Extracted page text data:
------------
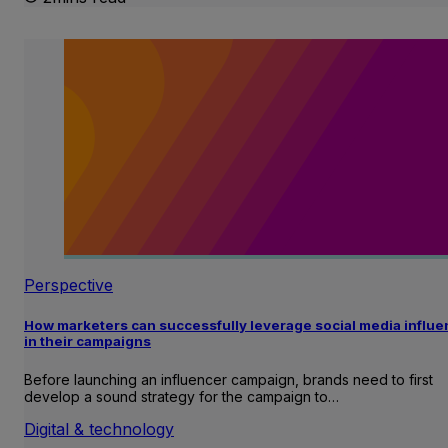
Perspective
How marketers can successfully leverage social media influ
in their campaigns
Before launching an influencer campaign, brands need to first
develop a sound strategy for the campaign to…
Digital & technology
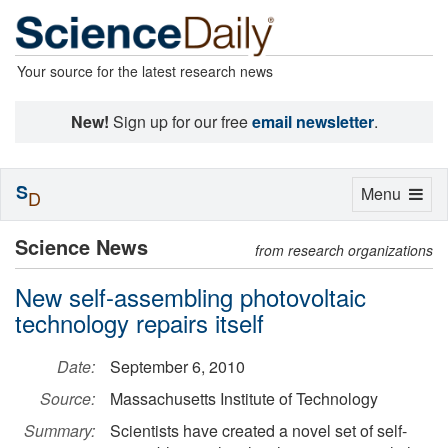
Your source for the latest research news
New!
Sign up for our free
email newsletter
.
S
Toggle
Menu
D
navigation
Science News
from research organizations
New self-assembling photovoltaic
technology repairs itself
Date:
September 6, 2010
Source:
Massachusetts Institute of Technology
Summary:
Scientists have created a novel set of self-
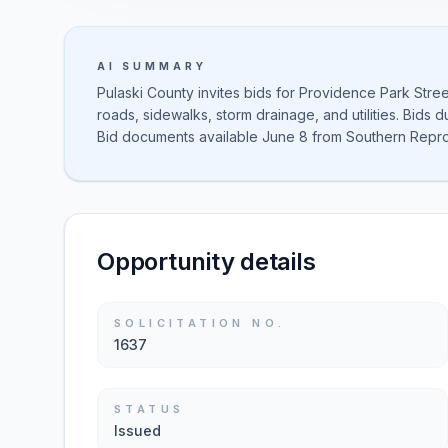
AI SUMMARY
Pulaski County invites bids for Providence Park Stree
roads, sidewalks, storm drainage, and utilities. Bids
Bid documents available June 8 from Southern Repro
Opportunity details
SOLICITATION NO.
1637
STATUS
Issued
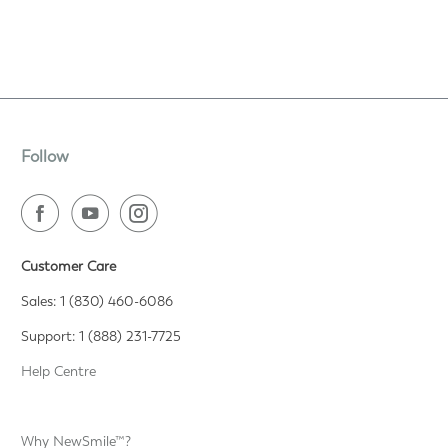
Follow
Customer Care
Sales: 1 (830) 460-6086
Support: 1 (888) 231-7725
Help Centre
Why NewSmile™?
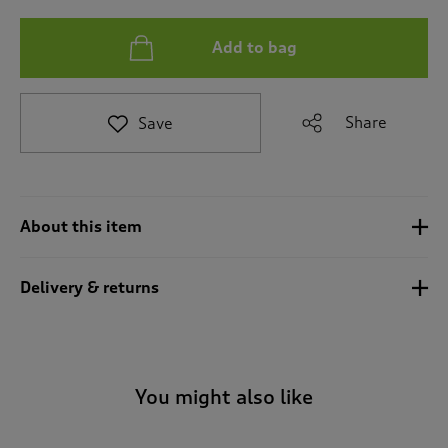
t
e
t
Add to bag
o
r
e
Share
Save
v
i
e
w
s
.
About this item
Delivery & returns
You might also like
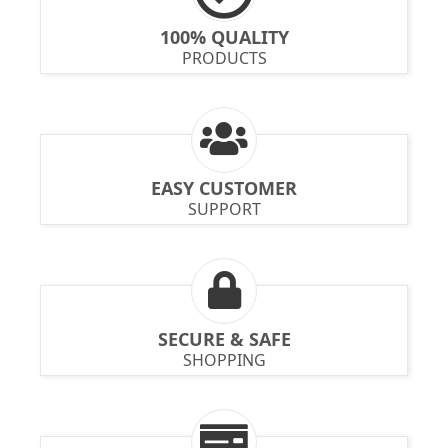
100% QUALITY
PRODUCTS
EASY CUSTOMER
SUPPORT
SECURE & SAFE
SHOPPING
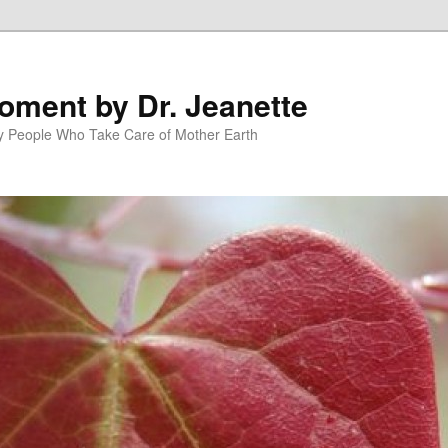
oment by Dr. Jeanette
py People Who Take Care of Mother Earth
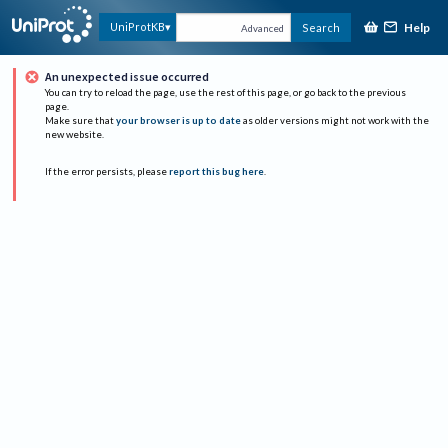
Help
UniProtKB
Search
Advanced
An unexpected issue occurred
You can try to reload the page, use the rest of this page, or go back to the previous
page.
Make sure that
your browser is up to date
as older versions might not work with the
new website.
If the error persists, please
report this bug here
.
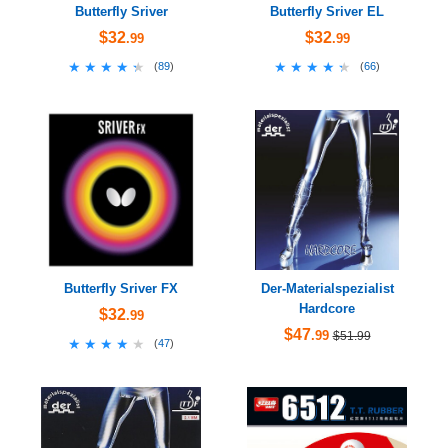
Butterfly Sriver
Butterfly Sriver EL
$32
$32
.99
.99
★★★★★
★★★★★
★★★★★
★★★★★
(
89
)
(
66
)
Butterfly Sriver FX
Der-Materialspezialist
Hardcore
$32
.99
$47
.99
$51.99
★★★★★
★★★★★
(
47
)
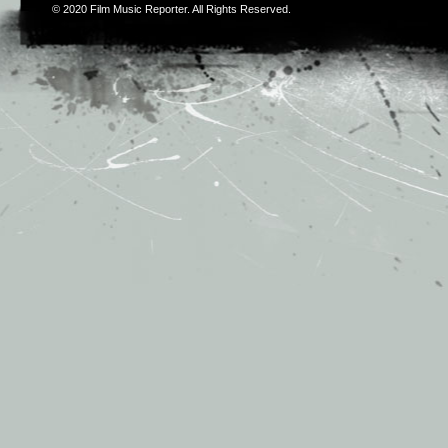
© 2020
Film Music Reporter
. All Rights Reserved.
------------
#### REQUIRED WORK
Without including a single picture, restate all of the data word for word.

#### OUTPUT OF THE EXERCISE
Perspective
How marketers can successfully leverage social media influ
in their campaigns
Before launching an influencer campaign, brands need to first
develop a sound strategy for the campaign to…
Digital & technology
Your source for the latest research news
New!
Sign up for our free
email newsletter
.
S
Toggle
Menu
D
navigation
Science News
from research organizations
New self-assembling photovoltaic
technology repairs itself
Date:
September 6, 2010
Source:
Massachusetts Institute of Technology
Summary:
Scientists have created a novel set of self-
AI SUMMARY
Pulaski County invites bids for Providence Park Stree
roads, sidewalks, storm drainage, and utilities. Bids
Bid documents available June 8 from Southern Repro
Opportunity details
SOLICITATION NO.
1637
STATUS
Issued
Follow
Customer Care
Sales: 1 (830) 460-6086
Support: 1 (888) 231-7725
Help Centre
Why NewSmile™?
t
e
t
Add to bag
o
r
e
Share
Save
v
i
e
w
s
.
About this item
Delivery & returns
You might also like
100% QUALITY
PRODUCTS
EASY CUSTOMER
SUPPORT
SECURE & SAFE
SHOPPING
oment by Dr. Jeanette
py People Who Take Care of Mother Earth
Help
UniProtKB
Search
Advanced
An unexpected issue occurred
You can try to reload the page, use the rest of this page, or go back to the previous
page.
Make sure that
your browser is up to date
as older versions might not work with the
new website.
If the error persists, please
report this bug here
.
Butterfly Sriver
Butterfly Sriver EL
$32
$32
.99
.99
★★★★★
★★★★★
★★★★★
★★★★★
(
89
)
(
66
)
Butterfly Sriver FX
Der-Materialspezialist
Hardcore
$32
.99
$47
.99
$51.99
★★★★★
★★★★★
(
47
)
© 2020
Film Music Reporter
. All Rights Reserved.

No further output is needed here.